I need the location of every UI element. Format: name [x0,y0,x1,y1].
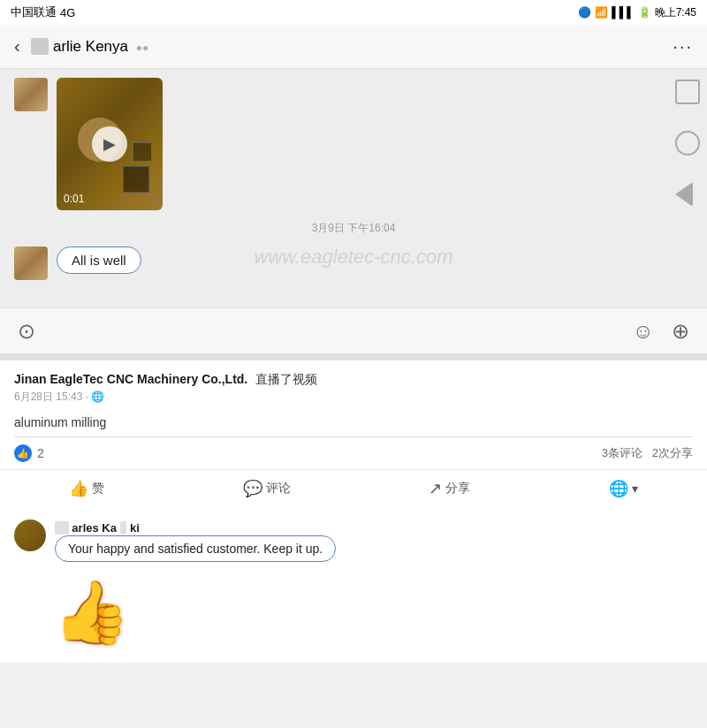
fb-post-content: aluminum milling [0,410,707,436]
signal-icon: ▌▌▌ [612,6,635,19]
wechat-header: ‹ ●● arlie Kenya ●● ··· [0,25,707,69]
globe-action-icon: 🌐 [609,479,628,498]
status-bar: 中国联通 4G 🔵 📶 ▌▌▌ 🔋 晚上7:45 [0,0,707,25]
carrier-label: 中国联通 [11,4,57,20]
voice-input-icon[interactable]: ⊙ [18,319,35,344]
message-timestamp: 3月9日 下午16:04 [14,221,693,236]
battery-icon: 🔋 [638,6,651,19]
play-button[interactable]: ▶ [92,126,127,162]
add-button[interactable]: ⊕ [672,319,689,344]
android-square-button[interactable] [675,80,700,104]
more-dropdown-icon: ▾ [632,482,638,496]
comment-label: 评论 [266,481,291,497]
android-nav-buttons [668,71,707,216]
back-button[interactable]: ‹ [14,36,20,57]
facebook-post-section: Jinan EagleTec CNC Machinery Co.,Ltd. 直播… [0,360,707,663]
thumbs-up-area: 👍 [0,571,707,663]
section-divider [0,353,707,360]
comment-text: Your happy and satisfied customer. Keep … [55,535,336,562]
commenter-name: ●● arles Ka ● ki [55,521,140,535]
fb-react-right: 3条评论 2次分享 [602,445,693,461]
fb-share-button[interactable]: ↗ 分享 [414,474,484,504]
comment-action-icon: 💬 [243,479,262,498]
wifi-icon: 📶 [595,6,608,19]
sender-avatar-2 [14,246,48,280]
carrier-badge: 4G [60,6,75,19]
commenter-avatar [14,519,46,551]
status-left: 中国联通 4G [11,4,75,20]
thumbs-up-icon: 👍 [53,576,130,648]
text-message-row: All is well [14,246,693,280]
like-label: 赞 [92,481,104,497]
chat-toolbar: ⊙ ☺ ⊕ [0,307,707,353]
sender-avatar [14,78,48,111]
fb-react-left: 👍 2 [14,444,44,462]
android-home-button[interactable] [675,131,700,155]
chat-title: ●● arlie Kenya ●● [31,38,673,56]
emoji-button[interactable]: ☺ [632,319,654,344]
time-label: 晚上7:45 [655,5,696,20]
fb-comment-row: ●● arles Ka ● ki Your happy and satisfie… [0,511,707,571]
fb-reactions-row: 👍 2 3条评论 2次分享 [0,437,707,469]
fb-post-meta: 6月28日 15:43 · 🌐 [14,390,693,405]
bluetooth-icon: 🔵 [578,6,591,19]
shares-count: 2次分享 [652,446,693,459]
video-message: ▶ 0:01 [14,78,693,210]
more-options-button[interactable]: ··· [673,36,693,57]
reaction-count: 2 [37,446,44,460]
fb-comment-button[interactable]: 💬 评论 [229,474,305,504]
chat-area: ▶ 0:01 www.eagletec-cnc.com 3月9日 下午16:04… [0,69,707,307]
comments-count: 3条评论 [602,446,642,459]
share-action-icon: ↗ [429,479,442,498]
fb-more-button[interactable]: 🌐 ▾ [595,474,652,504]
fb-post-header: Jinan EagleTec CNC Machinery Co.,Ltd. 直播… [0,360,707,410]
like-reaction-icon: 👍 [14,444,32,462]
video-duration: 0:01 [64,193,84,205]
video-thumbnail[interactable]: ▶ 0:01 [57,78,163,210]
status-right: 🔵 📶 ▌▌▌ 🔋 晚上7:45 [578,5,696,20]
like-action-icon: 👍 [69,479,88,498]
fb-live-text: 直播了视频 [255,372,317,386]
android-back-button[interactable] [675,182,693,207]
fb-like-button[interactable]: 👍 赞 [55,474,118,504]
fb-page-name: Jinan EagleTec CNC Machinery Co.,Ltd. [14,372,247,386]
fb-actions-bar: 👍 赞 💬 评论 ↗ 分享 🌐 ▾ [0,469,707,511]
share-label: 分享 [445,481,470,497]
message-bubble: All is well [57,246,141,274]
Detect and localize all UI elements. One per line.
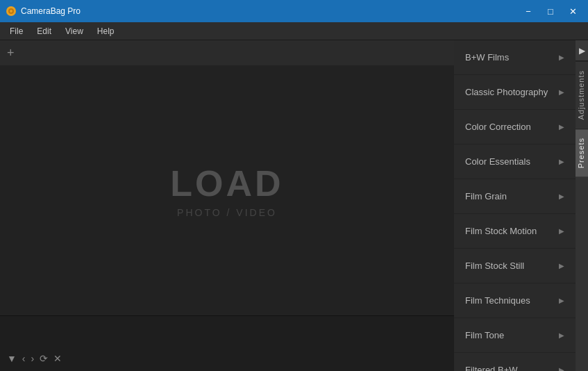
preset-arrow-icon: ▶ [559,123,564,131]
close-button[interactable]: ✕ [563,3,582,19]
filmstrip-next-btn[interactable]: › [31,353,35,364]
preset-name: Film Tone [465,330,559,340]
preset-name: Color Essentials [465,156,559,167]
preset-item[interactable]: Film Grain ▶ [454,179,576,214]
filmstrip: ▼ ‹ › ⟳ ✕ [0,315,454,371]
preset-name: Color Correction [465,122,559,132]
menu-view[interactable]: View [58,22,90,40]
filmstrip-close-btn[interactable]: ✕ [53,353,62,364]
minimize-button[interactable]: − [519,3,538,19]
svg-point-2 [10,10,12,13]
preset-item[interactable]: Color Correction ▶ [454,110,576,145]
preset-name: Classic Photography [465,87,559,97]
preset-name: Film Stock Motion [465,226,559,236]
preset-name: Film Techniques [465,295,559,306]
preset-name: B+W Films [465,52,559,63]
add-button[interactable]: + [7,47,15,59]
panel-expand-btn[interactable]: ▶ [576,40,588,61]
filmstrip-reset-btn[interactable]: ⟳ [40,353,48,364]
preset-arrow-icon: ▶ [559,297,564,304]
preset-name: Film Grain [465,191,559,201]
preset-arrow-icon: ▶ [559,158,564,165]
preset-arrow-icon: ▶ [559,192,564,200]
preset-arrow-icon: ▶ [559,262,564,270]
preset-item[interactable]: Classic Photography ▶ [454,75,576,110]
center-panel: + LOAD PHOTO / VIDEO ▼ ‹ › ⟳ ✕ [0,40,454,371]
preset-item[interactable]: Film Techniques ▶ [454,283,576,318]
tab-adjustments[interactable]: Adjustments [576,61,588,129]
app-icon [6,6,17,17]
filmstrip-dropdown-btn[interactable]: ▼ [7,353,17,364]
preset-item[interactable]: Film Stock Still ▶ [454,249,576,283]
load-subtext: PHOTO / VIDEO [177,207,277,218]
preset-item[interactable]: Filtered B+W ▶ [454,353,576,371]
preset-arrow-icon: ▶ [559,88,564,96]
preset-arrow-icon: ▶ [559,53,564,61]
filmstrip-prev-btn[interactable]: ‹ [22,353,26,364]
preset-name: Film Stock Still [465,261,559,271]
preset-arrow-icon: ▶ [559,366,564,371]
tab-presets[interactable]: Presets [576,129,588,176]
app-title: CameraBag Pro [21,6,81,16]
preset-item[interactable]: Color Essentials ▶ [454,145,576,179]
load-text: LOAD [170,163,283,204]
preset-item[interactable]: B+W Films ▶ [454,40,576,75]
title-bar: CameraBag Pro − □ ✕ [0,0,588,22]
maximize-button[interactable]: □ [541,3,560,19]
preset-arrow-icon: ▶ [559,227,564,235]
preset-item[interactable]: Film Tone ▶ [454,318,576,353]
preset-arrow-icon: ▶ [559,331,564,339]
presets-content: B+W Films ▶ Classic Photography ▶ Color … [454,40,576,371]
menu-file[interactable]: File [3,22,30,40]
toolbar-row: + [0,40,454,65]
menu-edit[interactable]: Edit [30,22,58,40]
menu-help[interactable]: Help [90,22,121,40]
preset-item[interactable]: Film Stock Motion ▶ [454,214,576,249]
title-bar-left: CameraBag Pro [6,6,81,17]
right-panel-outer: B+W Films ▶ Classic Photography ▶ Color … [454,40,588,371]
preset-name: Filtered B+W [465,365,559,371]
filmstrip-controls: ▼ ‹ › ⟳ ✕ [7,353,62,364]
title-bar-controls: − □ ✕ [519,3,582,19]
side-tabs: ▶ Adjustments Presets [576,40,588,371]
main-content: + LOAD PHOTO / VIDEO ▼ ‹ › ⟳ ✕ B+W Films… [0,40,588,371]
canvas-area[interactable]: LOAD PHOTO / VIDEO [0,65,454,315]
menu-bar: File Edit View Help [0,22,588,40]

• [Instructions for the task] Without the pictures, repeat all the records word for word.

• [Answer area]
I need the location of every UI element. Format: name [x0,y0,x1,y1].
fb-post-content: aluminum milling [0,410,707,436]
signal-icon: ▌▌▌ [612,6,635,19]
wechat-header: ‹ ●● arlie Kenya ●● ··· [0,25,707,69]
globe-action-icon: 🌐 [609,479,628,498]
status-bar: 中国联通 4G 🔵 📶 ▌▌▌ 🔋 晚上7:45 [0,0,707,25]
carrier-label: 中国联通 [11,4,57,20]
voice-input-icon[interactable]: ⊙ [18,319,35,344]
message-timestamp: 3月9日 下午16:04 [14,221,693,236]
battery-icon: 🔋 [638,6,651,19]
play-button[interactable]: ▶ [92,126,127,162]
add-button[interactable]: ⊕ [672,319,689,344]
android-square-button[interactable] [675,80,700,104]
more-dropdown-icon: ▾ [632,482,638,496]
comment-label: 评论 [266,481,291,497]
android-nav-buttons [668,71,707,216]
back-button[interactable]: ‹ [14,36,20,57]
facebook-post-section: Jinan EagleTec CNC Machinery Co.,Ltd. 直播… [0,360,707,663]
thumbs-up-area: 👍 [0,571,707,663]
section-divider [0,353,707,360]
comment-text: Your happy and satisfied customer. Keep … [55,535,336,562]
commenter-name: ●● arles Ka ● ki [55,521,140,535]
fb-react-right: 3条评论 2次分享 [602,445,693,461]
fb-share-button[interactable]: ↗ 分享 [414,474,484,504]
comment-action-icon: 💬 [243,479,262,498]
wifi-icon: 📶 [595,6,608,19]
sender-avatar-2 [14,246,48,280]
carrier-badge: 4G [60,6,75,19]
commenter-avatar [14,519,46,551]
status-left: 中国联通 4G [11,4,75,20]
thumbs-up-icon: 👍 [53,576,130,648]
text-message-row: All is well [14,246,693,280]
like-label: 赞 [92,481,104,497]
chat-toolbar: ⊙ ☺ ⊕ [0,307,707,353]
sender-avatar [14,78,48,111]
fb-react-left: 👍 2 [14,444,44,462]
android-home-button[interactable] [675,131,700,155]
chat-title: ●● arlie Kenya ●● [31,38,673,56]
emoji-button[interactable]: ☺ [632,319,654,344]
time-label: 晚上7:45 [655,5,696,20]
fb-comment-row: ●● arles Ka ● ki Your happy and satisfie… [0,511,707,571]
fb-reactions-row: 👍 2 3条评论 2次分享 [0,437,707,469]
fb-post-meta: 6月28日 15:43 · 🌐 [14,390,693,405]
bluetooth-icon: 🔵 [578,6,591,19]
shares-count: 2次分享 [652,446,693,459]
video-message: ▶ 0:01 [14,78,693,210]
more-options-button[interactable]: ··· [673,36,693,57]
reaction-count: 2 [37,446,44,460]
fb-comment-button[interactable]: 💬 评论 [229,474,305,504]
chat-area: ▶ 0:01 www.eagletec-cnc.com 3月9日 下午16:04… [0,69,707,307]
comments-count: 3条评论 [602,446,642,459]
share-action-icon: ↗ [429,479,442,498]
fb-more-button[interactable]: 🌐 ▾ [595,474,652,504]
fb-post-header: Jinan EagleTec CNC Machinery Co.,Ltd. 直播… [0,360,707,410]
like-reaction-icon: 👍 [14,444,32,462]
video-duration: 0:01 [64,193,84,205]
video-thumbnail[interactable]: ▶ 0:01 [57,78,163,210]
status-right: 🔵 📶 ▌▌▌ 🔋 晚上7:45 [578,5,696,20]
like-action-icon: 👍 [69,479,88,498]
fb-live-text: 直播了视频 [255,372,317,386]
android-back-button[interactable] [675,182,693,207]
fb-like-button[interactable]: 👍 赞 [55,474,118,504]
fb-page-name: Jinan EagleTec CNC Machinery Co.,Ltd. [14,372,247,386]
fb-actions-bar: 👍 赞 💬 评论 ↗ 分享 🌐 ▾ [0,469,707,511]
share-label: 分享 [445,481,470,497]
message-bubble: All is well [57,246,141,274]
Detect and localize all UI elements. One per line.
preset-arrow-icon: ▶ [559,123,564,131]
close-button[interactable]: ✕ [563,3,582,19]
filmstrip-next-btn[interactable]: › [31,353,35,364]
preset-name: Film Tone [465,330,559,340]
preset-name: Color Essentials [465,156,559,167]
preset-item[interactable]: Film Grain ▶ [454,179,576,214]
filmstrip: ▼ ‹ › ⟳ ✕ [0,315,454,371]
preset-name: Color Correction [465,122,559,132]
menu-view[interactable]: View [58,22,90,40]
filmstrip-close-btn[interactable]: ✕ [53,353,62,364]
minimize-button[interactable]: − [519,3,538,19]
svg-point-2 [10,10,12,13]
preset-item[interactable]: Color Correction ▶ [454,110,576,145]
preset-name: Classic Photography [465,87,559,97]
preset-name: Film Stock Motion [465,226,559,236]
preset-name: Film Techniques [465,295,559,306]
preset-name: B+W Films [465,52,559,63]
add-button[interactable]: + [7,47,15,59]
panel-expand-btn[interactable]: ▶ [576,40,588,61]
filmstrip-reset-btn[interactable]: ⟳ [40,353,48,364]
preset-arrow-icon: ▶ [559,297,564,304]
preset-name: Film Grain [465,191,559,201]
preset-arrow-icon: ▶ [559,158,564,165]
preset-arrow-icon: ▶ [559,192,564,200]
preset-arrow-icon: ▶ [559,262,564,270]
preset-item[interactable]: Classic Photography ▶ [454,75,576,110]
center-panel: + LOAD PHOTO / VIDEO ▼ ‹ › ⟳ ✕ [0,40,454,371]
preset-item[interactable]: Film Techniques ▶ [454,283,576,318]
tab-adjustments[interactable]: Adjustments [576,61,588,129]
app-icon [6,6,17,17]
filmstrip-dropdown-btn[interactable]: ▼ [7,353,17,364]
preset-item[interactable]: Film Stock Still ▶ [454,249,576,283]
load-subtext: PHOTO / VIDEO [177,207,277,218]
preset-item[interactable]: Filtered B+W ▶ [454,353,576,371]
preset-arrow-icon: ▶ [559,88,564,96]
preset-arrow-icon: ▶ [559,53,564,61]
filmstrip-prev-btn[interactable]: ‹ [22,353,26,364]
preset-name: Film Stock Still [465,261,559,271]
preset-arrow-icon: ▶ [559,366,564,371]
tab-presets[interactable]: Presets [576,129,588,176]
app-title: CameraBag Pro [21,6,81,16]
preset-item[interactable]: Color Essentials ▶ [454,145,576,179]
load-text: LOAD [170,163,283,204]
preset-item[interactable]: B+W Films ▶ [454,40,576,75]
title-bar: CameraBag Pro − □ ✕ [0,0,588,22]
maximize-button[interactable]: □ [541,3,560,19]
preset-arrow-icon: ▶ [559,227,564,235]
preset-item[interactable]: Film Tone ▶ [454,318,576,353]
preset-arrow-icon: ▶ [559,331,564,339]
presets-content: B+W Films ▶ Classic Photography ▶ Color … [454,40,576,371]
menu-file[interactable]: File [3,22,30,40]
toolbar-row: + [0,40,454,65]
menu-edit[interactable]: Edit [30,22,58,40]
menu-help[interactable]: Help [90,22,121,40]
preset-item[interactable]: Film Stock Motion ▶ [454,214,576,249]
title-bar-left: CameraBag Pro [6,6,81,17]
right-panel-outer: B+W Films ▶ Classic Photography ▶ Color … [454,40,588,371]
preset-name: Filtered B+W [465,365,559,371]
filmstrip-controls: ▼ ‹ › ⟳ ✕ [7,353,62,364]
title-bar-controls: − □ ✕ [519,3,582,19]
side-tabs: ▶ Adjustments Presets [576,40,588,371]
main-content: + LOAD PHOTO / VIDEO ▼ ‹ › ⟳ ✕ B+W Films… [0,40,588,371]
canvas-area[interactable]: LOAD PHOTO / VIDEO [0,65,454,315]
menu-bar: File Edit View Help [0,22,588,40]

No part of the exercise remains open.